To back up its performance, xAI highlights results from the demanding "Humanity's Last Exam" benchmark, which covers math, humanities, and science. Grok 4 scored 25.4 percent without external tools, ahead of Google's Gemini 2.5 Pro (21.6 percent) and OpenAI's o3 (high) (21 percent). With tools, Grok 4 Heavy reached 44.4 percent, widening the gap.

On the challenging ARC-AGI-2 test, Grok 4 set a new high with a score of 16.2 percent, nearly doubling the next-best commercial competitor, Claude Opus 4.

In the Artificial Analysis Intelligence Index, which aggregates several benchmarks, Grok 4 now leads the field, surpassing OpenAI, Google, Anthropic, and Deepseek. This is the first time an xAI model has taken the top spot. Grok 4 also performs best in the SWE-Bench coding benchmark and a range of other standard tests.

Controversy over antisemitic content

The Grok 4 launch has been overshadowed by controversy after a version of Grok integrated into X generated antisemitic posts, praised Adolf Hitler, and criticized Jewish executives in Hollywood.

xAI responded by temporarily restricting Grok’s automated account, deleting the offensive posts, and updating the system prompt to remove language that encouraged politically incorrect statements. During the nearly hour-long launch event, Musk and his team did not address these incidents.

On X, Musk explained that Grok had been too compliant with user instructions and too easily manipulated.

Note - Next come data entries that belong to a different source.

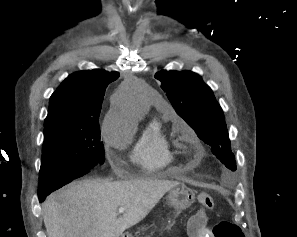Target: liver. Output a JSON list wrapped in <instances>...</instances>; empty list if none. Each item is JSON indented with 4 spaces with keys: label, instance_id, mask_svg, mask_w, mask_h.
<instances>
[{
    "label": "liver",
    "instance_id": "obj_1",
    "mask_svg": "<svg viewBox=\"0 0 297 237\" xmlns=\"http://www.w3.org/2000/svg\"><path fill=\"white\" fill-rule=\"evenodd\" d=\"M169 180H83L51 194L42 204L48 237H119L139 223L166 192ZM124 207L123 216L117 210Z\"/></svg>",
    "mask_w": 297,
    "mask_h": 237
}]
</instances>
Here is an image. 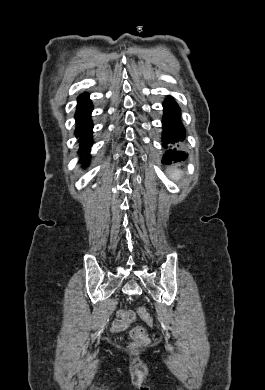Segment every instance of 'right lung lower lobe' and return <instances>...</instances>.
<instances>
[{"label": "right lung lower lobe", "instance_id": "obj_1", "mask_svg": "<svg viewBox=\"0 0 265 390\" xmlns=\"http://www.w3.org/2000/svg\"><path fill=\"white\" fill-rule=\"evenodd\" d=\"M92 109V103L89 99V95L87 93L81 94L78 97V106L75 114V135L79 137V141L81 143L80 150L85 149L86 155L82 160H84L88 156V150L86 148H89L92 145L91 134L93 124L90 120Z\"/></svg>", "mask_w": 265, "mask_h": 390}]
</instances>
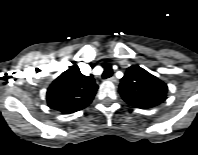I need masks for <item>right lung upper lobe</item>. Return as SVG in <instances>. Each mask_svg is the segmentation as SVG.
<instances>
[{"label":"right lung upper lobe","instance_id":"right-lung-upper-lobe-1","mask_svg":"<svg viewBox=\"0 0 198 155\" xmlns=\"http://www.w3.org/2000/svg\"><path fill=\"white\" fill-rule=\"evenodd\" d=\"M97 89L92 76H85L77 66H72L50 85L47 103L50 108L61 113H73L88 106Z\"/></svg>","mask_w":198,"mask_h":155}]
</instances>
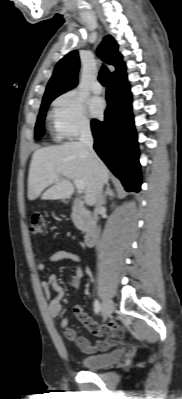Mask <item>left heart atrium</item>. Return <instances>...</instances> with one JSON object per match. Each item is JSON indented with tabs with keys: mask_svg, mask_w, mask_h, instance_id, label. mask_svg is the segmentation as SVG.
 <instances>
[{
	"mask_svg": "<svg viewBox=\"0 0 182 399\" xmlns=\"http://www.w3.org/2000/svg\"><path fill=\"white\" fill-rule=\"evenodd\" d=\"M88 107L91 115L97 117L103 112L104 103L101 98L94 97L88 101Z\"/></svg>",
	"mask_w": 182,
	"mask_h": 399,
	"instance_id": "obj_1",
	"label": "left heart atrium"
}]
</instances>
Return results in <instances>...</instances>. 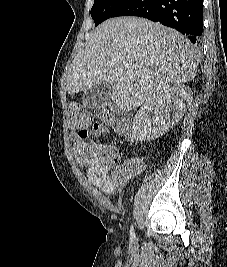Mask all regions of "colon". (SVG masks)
I'll use <instances>...</instances> for the list:
<instances>
[{
	"label": "colon",
	"instance_id": "obj_1",
	"mask_svg": "<svg viewBox=\"0 0 227 267\" xmlns=\"http://www.w3.org/2000/svg\"><path fill=\"white\" fill-rule=\"evenodd\" d=\"M99 118L107 125L115 123L114 106L106 105L96 111ZM68 118L72 127L83 128L90 122L89 112L79 103H70L68 106Z\"/></svg>",
	"mask_w": 227,
	"mask_h": 267
}]
</instances>
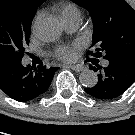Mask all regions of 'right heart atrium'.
<instances>
[{"label":"right heart atrium","mask_w":135,"mask_h":135,"mask_svg":"<svg viewBox=\"0 0 135 135\" xmlns=\"http://www.w3.org/2000/svg\"><path fill=\"white\" fill-rule=\"evenodd\" d=\"M42 17H43V12H41V11L36 14L34 21H33V25H32V30L34 33L36 32L37 26H38L40 20L42 19Z\"/></svg>","instance_id":"1"}]
</instances>
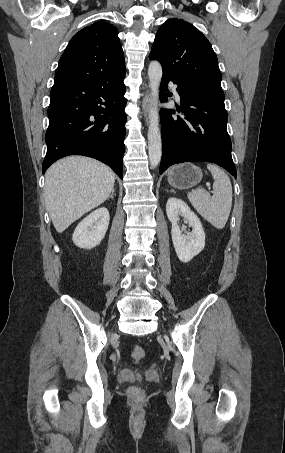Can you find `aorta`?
Here are the masks:
<instances>
[{"label": "aorta", "instance_id": "762f6f07", "mask_svg": "<svg viewBox=\"0 0 285 453\" xmlns=\"http://www.w3.org/2000/svg\"><path fill=\"white\" fill-rule=\"evenodd\" d=\"M162 66L158 61H152L148 67V77L151 88V108L149 111L148 128V155L152 168L158 166L162 156V140L159 129V111L157 101L159 96V86L162 78Z\"/></svg>", "mask_w": 285, "mask_h": 453}]
</instances>
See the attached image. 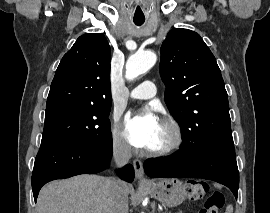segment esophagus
<instances>
[{"instance_id": "obj_1", "label": "esophagus", "mask_w": 270, "mask_h": 213, "mask_svg": "<svg viewBox=\"0 0 270 213\" xmlns=\"http://www.w3.org/2000/svg\"><path fill=\"white\" fill-rule=\"evenodd\" d=\"M133 167L135 172V177L140 181L144 183H148V180L144 177V169H143V163L139 159L133 160Z\"/></svg>"}]
</instances>
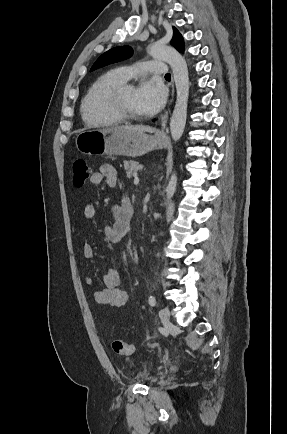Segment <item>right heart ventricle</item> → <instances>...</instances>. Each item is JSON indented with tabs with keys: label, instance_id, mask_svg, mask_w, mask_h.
Listing matches in <instances>:
<instances>
[{
	"label": "right heart ventricle",
	"instance_id": "right-heart-ventricle-1",
	"mask_svg": "<svg viewBox=\"0 0 287 434\" xmlns=\"http://www.w3.org/2000/svg\"><path fill=\"white\" fill-rule=\"evenodd\" d=\"M119 69L100 75L88 88L80 104L83 121L90 126H108L121 122L109 109L107 97L111 90L125 83Z\"/></svg>",
	"mask_w": 287,
	"mask_h": 434
}]
</instances>
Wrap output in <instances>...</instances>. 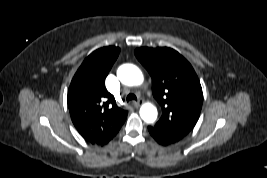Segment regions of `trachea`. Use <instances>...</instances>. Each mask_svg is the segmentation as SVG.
I'll return each instance as SVG.
<instances>
[{
  "instance_id": "3493384b",
  "label": "trachea",
  "mask_w": 267,
  "mask_h": 178,
  "mask_svg": "<svg viewBox=\"0 0 267 178\" xmlns=\"http://www.w3.org/2000/svg\"><path fill=\"white\" fill-rule=\"evenodd\" d=\"M127 102L129 101H137V97L134 94H129L126 98Z\"/></svg>"
}]
</instances>
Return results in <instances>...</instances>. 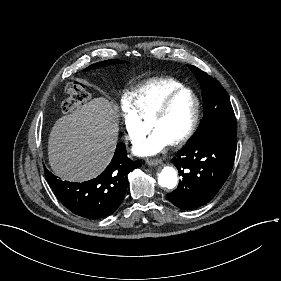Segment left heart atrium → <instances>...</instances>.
I'll list each match as a JSON object with an SVG mask.
<instances>
[{
  "mask_svg": "<svg viewBox=\"0 0 281 281\" xmlns=\"http://www.w3.org/2000/svg\"><path fill=\"white\" fill-rule=\"evenodd\" d=\"M169 141L157 132H152L148 138L139 143L134 152L140 157L155 156L166 149Z\"/></svg>",
  "mask_w": 281,
  "mask_h": 281,
  "instance_id": "1",
  "label": "left heart atrium"
}]
</instances>
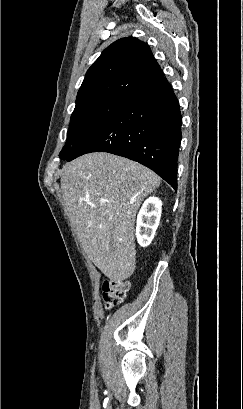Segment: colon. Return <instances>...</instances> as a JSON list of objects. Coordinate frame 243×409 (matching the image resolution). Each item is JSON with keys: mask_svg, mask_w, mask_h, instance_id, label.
I'll list each match as a JSON object with an SVG mask.
<instances>
[{"mask_svg": "<svg viewBox=\"0 0 243 409\" xmlns=\"http://www.w3.org/2000/svg\"><path fill=\"white\" fill-rule=\"evenodd\" d=\"M103 301L107 308L120 304L129 291V284L124 281L112 280L103 284Z\"/></svg>", "mask_w": 243, "mask_h": 409, "instance_id": "1", "label": "colon"}]
</instances>
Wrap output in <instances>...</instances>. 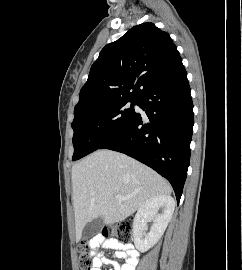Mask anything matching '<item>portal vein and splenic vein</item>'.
Wrapping results in <instances>:
<instances>
[{"instance_id": "portal-vein-and-splenic-vein-1", "label": "portal vein and splenic vein", "mask_w": 242, "mask_h": 270, "mask_svg": "<svg viewBox=\"0 0 242 270\" xmlns=\"http://www.w3.org/2000/svg\"><path fill=\"white\" fill-rule=\"evenodd\" d=\"M116 200H125V197H122L121 195H115Z\"/></svg>"}]
</instances>
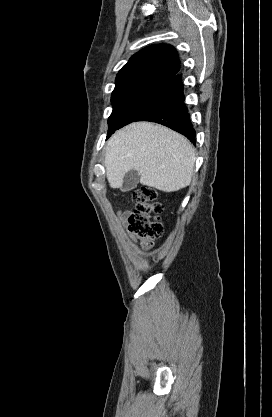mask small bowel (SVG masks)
Returning <instances> with one entry per match:
<instances>
[{
    "mask_svg": "<svg viewBox=\"0 0 272 417\" xmlns=\"http://www.w3.org/2000/svg\"><path fill=\"white\" fill-rule=\"evenodd\" d=\"M119 215H120L121 220L125 223L127 221L129 214L128 212H121Z\"/></svg>",
    "mask_w": 272,
    "mask_h": 417,
    "instance_id": "obj_1",
    "label": "small bowel"
}]
</instances>
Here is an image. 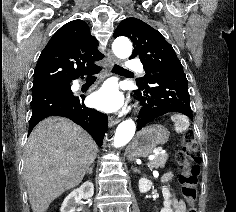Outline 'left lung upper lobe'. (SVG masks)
Returning <instances> with one entry per match:
<instances>
[{"instance_id": "5c2ea615", "label": "left lung upper lobe", "mask_w": 236, "mask_h": 212, "mask_svg": "<svg viewBox=\"0 0 236 212\" xmlns=\"http://www.w3.org/2000/svg\"><path fill=\"white\" fill-rule=\"evenodd\" d=\"M127 36L135 49L131 59L139 57L145 69V76L136 79L137 86H147L150 78L173 67H182L172 46L154 28L136 18H126L114 32V38Z\"/></svg>"}]
</instances>
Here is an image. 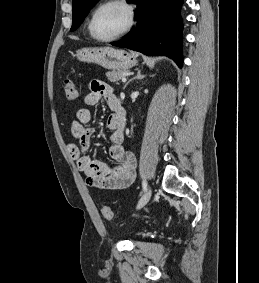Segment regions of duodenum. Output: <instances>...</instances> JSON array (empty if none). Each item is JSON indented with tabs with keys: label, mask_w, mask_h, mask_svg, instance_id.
<instances>
[{
	"label": "duodenum",
	"mask_w": 259,
	"mask_h": 283,
	"mask_svg": "<svg viewBox=\"0 0 259 283\" xmlns=\"http://www.w3.org/2000/svg\"><path fill=\"white\" fill-rule=\"evenodd\" d=\"M116 112H117V114L120 118L124 119L125 112H124V109L122 108L121 104L116 109Z\"/></svg>",
	"instance_id": "410a0bca"
}]
</instances>
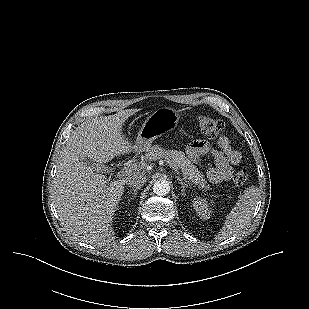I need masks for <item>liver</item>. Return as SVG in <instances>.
<instances>
[{
    "label": "liver",
    "instance_id": "obj_1",
    "mask_svg": "<svg viewBox=\"0 0 309 309\" xmlns=\"http://www.w3.org/2000/svg\"><path fill=\"white\" fill-rule=\"evenodd\" d=\"M139 109L91 118L70 136L60 154L53 202L65 229L82 242L103 246L115 239L113 215L124 192L125 179L110 181L94 173L83 160L108 163L115 156L140 151L123 135L124 122Z\"/></svg>",
    "mask_w": 309,
    "mask_h": 309
}]
</instances>
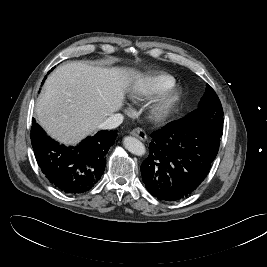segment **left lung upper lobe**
<instances>
[{
	"instance_id": "5c2ea615",
	"label": "left lung upper lobe",
	"mask_w": 267,
	"mask_h": 267,
	"mask_svg": "<svg viewBox=\"0 0 267 267\" xmlns=\"http://www.w3.org/2000/svg\"><path fill=\"white\" fill-rule=\"evenodd\" d=\"M187 117L206 121L216 130L223 131V109L218 96L208 84L198 109L189 113Z\"/></svg>"
}]
</instances>
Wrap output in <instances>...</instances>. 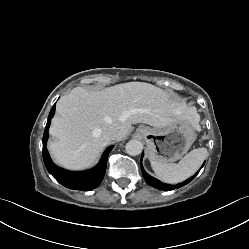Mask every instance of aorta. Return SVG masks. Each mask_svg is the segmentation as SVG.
Returning a JSON list of instances; mask_svg holds the SVG:
<instances>
[{
	"label": "aorta",
	"instance_id": "obj_1",
	"mask_svg": "<svg viewBox=\"0 0 249 249\" xmlns=\"http://www.w3.org/2000/svg\"><path fill=\"white\" fill-rule=\"evenodd\" d=\"M127 154L131 156L139 155L143 150L142 142L138 140H130L125 146Z\"/></svg>",
	"mask_w": 249,
	"mask_h": 249
}]
</instances>
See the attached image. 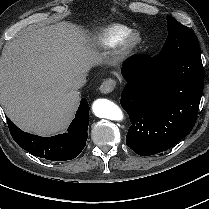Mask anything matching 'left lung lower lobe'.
<instances>
[{"label": "left lung lower lobe", "instance_id": "left-lung-lower-lobe-1", "mask_svg": "<svg viewBox=\"0 0 209 209\" xmlns=\"http://www.w3.org/2000/svg\"><path fill=\"white\" fill-rule=\"evenodd\" d=\"M120 104L131 126L127 145L138 155L168 150L193 129L204 86L200 49L168 59L132 56L121 69Z\"/></svg>", "mask_w": 209, "mask_h": 209}]
</instances>
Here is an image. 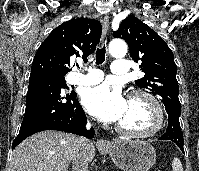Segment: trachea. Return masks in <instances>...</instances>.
Here are the masks:
<instances>
[{
  "instance_id": "obj_1",
  "label": "trachea",
  "mask_w": 199,
  "mask_h": 171,
  "mask_svg": "<svg viewBox=\"0 0 199 171\" xmlns=\"http://www.w3.org/2000/svg\"><path fill=\"white\" fill-rule=\"evenodd\" d=\"M105 53H106L105 45L97 49L96 51V64L97 65H100L105 61Z\"/></svg>"
}]
</instances>
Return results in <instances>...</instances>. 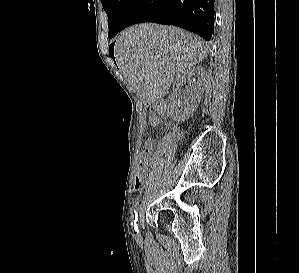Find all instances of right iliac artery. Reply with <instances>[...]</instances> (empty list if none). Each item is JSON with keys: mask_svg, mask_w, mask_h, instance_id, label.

  • Elon Musk introduced Grok 4, xAI’s newest AI model, during a period of leadership changes and controversy over antisemitic content generated by the system on X.
  • Grok 4 and its advanced version, Grok 4 Heavy, feature multimodal capabilities, coding and voice options, and a multi-agent setup that allows stronger performance on benchmarks. The top-tier “SuperGrok Heavy” subscription is priced at $300 per month and provides early access to advanced features.
  • xAI claims Grok 4 now outperforms rivals from OpenAI, Google, and Anthropic on major benchmarks, taking first place in the Artificial Analysis Intelligence Index and showing significant gains on coding and reasoning tests, though concerns remain about its vulnerability to generating harmful content.